1. distance to itself is always zero
2. distance from i to j is the same as distance from j to i
3. triangle inequality: distance from i to j is less than distance from i to k plus distance from k to j

If the entries in the so-called distance matrix are IID then the entries in the covariance matrix are also IID and that will generally not be positive-definite. Maybe first draw position vectors and then calculate distances as differences of positions.

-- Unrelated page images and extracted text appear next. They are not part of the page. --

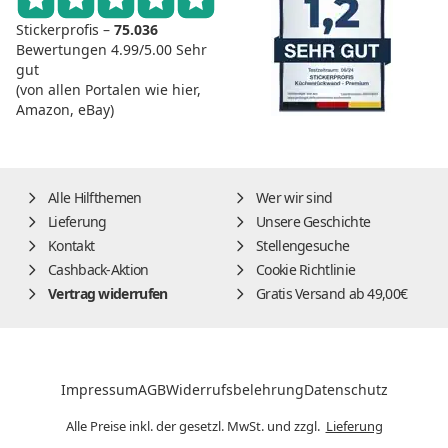
Stickerprofis –
75.036
Bewertungen
4.99/5.00
Sehr
gut
(von allen Portalen wie hier,
Amazon, eBay)
Alle Hilfthemen
Wer wir sind
Lieferung
Unsere Geschichte
Kontakt
Stellengesuche
Cashback-Aktion
Cookie Richtlinie
Vertrag widerrufen
Gratis Versand ab 49,00€
Impressum
AGB
Widerrufsbelehrung
Datenschutz
Alle Preise inkl. der gesetzl. MwSt. und zzgl.
Lieferung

I’ve forgot one block when copying it from my jupyter notebook:

diag(particle_distance_matrix) <- 0
particle_distance_matrix[lower.tri(particle_distance_matrix)] = t(particle_distance_matrix)[lower.tri(particle_distance_matrix)]

This is how it is look like:

I think the third requirement may not be met.

Investigating this it appears that p_sq is related to the min distance. If I say that

p^2 = \frac{1}{2l^2}

Then a p_sq of 0.01 corresponds to an l of 7.07. If I set the runif(N_PARTICLE*N_PARTICLE, 8, 20) I can generate a valid covariance matrix most of the time. If you want the min distance to be 3 then setting p_sq \approx 0.06 where l \approx 2.88 seems a good choice.

Thanks a lot!

I think I will go the way @nhuurre suggested and draw my position vectors first and calculate the distances from that.